Hold on to your britches everyone. A court in the District of Minnesota just issued a summary judgment ruling with two first-in-the-nation holdings. The first, that the Third Circuit’s holding in Dominguez and the Second Circuit’s holding in King are “more persuasive” than Marks, and that equipment must have the “present capacity” to randomly or sequentially generate numbers to be considered an ATDS. The second, that to determine whether there has been a TCPA violation in the context of a wrong number, “the Court must consider the reasonableness of the caller’s reliance on a prior number holder’s express consent.”
In Stewart L. Roark v. Credit One Bank, N.A., No. CV 16-173 (PAM/ECW), 2018 WL 5921652 (D. Minn.
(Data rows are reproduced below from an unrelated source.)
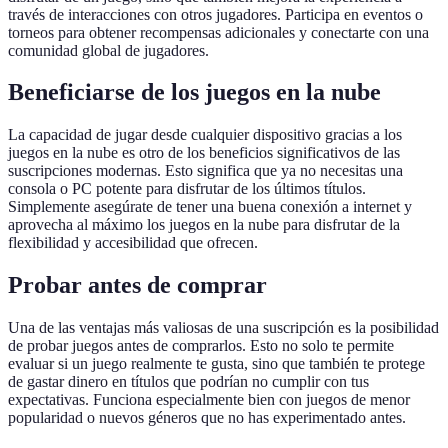
través de interacciones con otros jugadores. Participa en eventos o
torneos para obtener recompensas adicionales y conectarte con una
comunidad global de jugadores.
Beneficiarse de los juegos en la nube
La capacidad de jugar desde cualquier dispositivo gracias a los
juegos en la nube es otro de los beneficios significativos de las
suscripciones modernas. Esto significa que ya no necesitas una
consola o PC potente para disfrutar de los últimos títulos.
Simplemente asegúrate de tener una buena conexión a internet y
aprovecha al máximo los juegos en la nube para disfrutar de la
flexibilidad y accesibilidad que ofrecen.
Probar antes de comprar
Una de las ventajas más valiosas de una suscripción es la posibilidad
de probar juegos antes de comprarlos. Esto no solo te permite
evaluar si un juego realmente te gusta, sino que también te protege
de gastar dinero en títulos que podrían no cumplir con tus
expectativas. Funciona especialmente bien con juegos de menor
popularidad o nuevos géneros que no has experimentado antes.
Nov. 13, 2018) Roark and Credit One brought cross summary judgment motions as to whether Credit One’s telephone system qualified as an ATDS.
The Court took a familiar path in granting summary judgment in favor of Credit One on the basis that there was no dispute that the equipment it used to call Roark was an ATDS. The Court first found that the D.C. Circuit not only overruled the 2015 FCC Ruling, but also overruled the 2003 and 2008 “rulings that determined that predictive dialers systems are autodialers.” It then considered the landscape of ATDS rulings out of our Circuit Courts and chose to follow Second Circuit’s opinion in King and Third Circuit’s opinion in Dominguez because they were “more persuasive” than the Ninth Circuit’s opinion in Marks. When combining the Second and Third Circuit’s holdings in those cases, the court found that an ATDS must have the “present capacity to generate random or sequential numbers to dial.” And because the court found summary judgment in favor of Credit One was warranted because “there is no evidence in the record that [Credit One’s systems] are presently used to generate and dial random or sequential numbers.”
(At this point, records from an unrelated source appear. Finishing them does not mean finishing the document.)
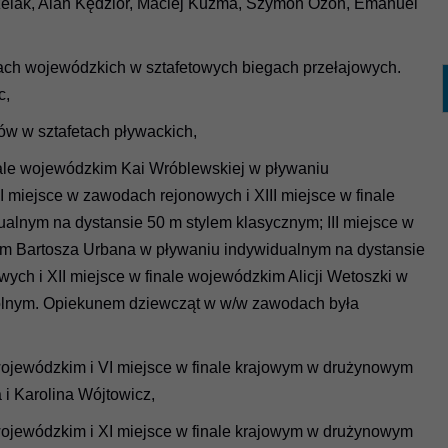
rzelak, Alan Kędzior, Maciej Kuźma, Szymon Ozon, Emanuel
łach wojewódzkich w sztafetowych biegach przełajowych.
c,
ów w sztafetach pływackich,
inale wojewódzkim Kai Wróblewskiej w pływaniu
I miejsce w zawodach rejonowych i XIII miejsce w finale
lnym na dystansie 50 m stylem klasycznym; III miejsce w
im Bartosza Urbana w pływaniu indywidualnym na dystansie
ych i XII miejsce w finale wojewódzkim Alicji Wetoszki w
olnym. Opiekunem dziewcząt w w/w zawodach była
 wojewódzkim i VI miejsce w finale krajowym w drużynowym
 i Karolina Wójtowicz,
 wojewódzkim i XI miejsce w finale krajowym w drużynowym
The Court’s holding on this point is unique for a couple of reasons. It’s the first time a court outside of the Ninth Circuit has declined to follow Marks. But even better, it’s the first court to combine the “present capacity” holding in King, and the “random or sequential number generation” holding in Dominguez in formulating its own holding that equipment must have the “present capacity” (not just the “potential capacity”) to randomly or sequential generate numbers to be called. Fantastic stuff.
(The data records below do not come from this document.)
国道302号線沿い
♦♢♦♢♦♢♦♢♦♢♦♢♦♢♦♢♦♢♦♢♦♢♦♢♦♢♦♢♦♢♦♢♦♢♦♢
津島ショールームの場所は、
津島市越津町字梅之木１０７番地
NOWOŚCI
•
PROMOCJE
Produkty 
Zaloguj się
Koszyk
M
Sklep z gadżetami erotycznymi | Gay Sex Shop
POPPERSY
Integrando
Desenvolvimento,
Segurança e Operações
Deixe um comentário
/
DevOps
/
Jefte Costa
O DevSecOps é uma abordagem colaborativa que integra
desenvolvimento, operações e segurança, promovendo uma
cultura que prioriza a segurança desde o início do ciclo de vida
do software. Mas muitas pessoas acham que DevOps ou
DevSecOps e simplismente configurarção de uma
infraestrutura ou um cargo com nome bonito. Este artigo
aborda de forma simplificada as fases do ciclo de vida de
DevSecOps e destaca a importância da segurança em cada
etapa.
But it gets even better! While the Court’s holding resolved the ATDS claims, that still left claims relating to prerecorded messages left on Roark’s voicemail. There were a total of four at issue. In addressing this part of Roark’s claim, the Court started by recognizing that – following ACA Int’l – it had to “consider the reasonableness of the caller’s reliance on a prior number holder’s express consent,” to determine whether there was a TCPA violation in the case of a reassigned number. While this is clear enough in ACA Int’l, this is the first lower court to recognize that this is the proper analysis when considering reassigned number claims.
And in examining the record, the Court held that Credit One was reasonably relying on the consent of the prior subscriber based upon these facts:
(1) Credit One had the express consent to call the prior subscriber;
(2) Credit One had no reason to know that the phone number had been reassigned because:
(a) It received no notice from Roark of the reassignment; and
(b) The caller I.D. for the number still populated with the prior subscriber’s information.
Based upon these facts – which center on Credit One’s lack of notice of the reassignment – the Court held that “[i]t was reasonable for Credit One to rely on [the prior subscriber’s] prior express consent to call his number, and therefore summary judgment on this issue is proper.”
The Court’s holding in this respect is a major one, and helps bring some much needed common sense to the realm of reassigned numbers. Let’s hope that we see more courts follow suit in the future.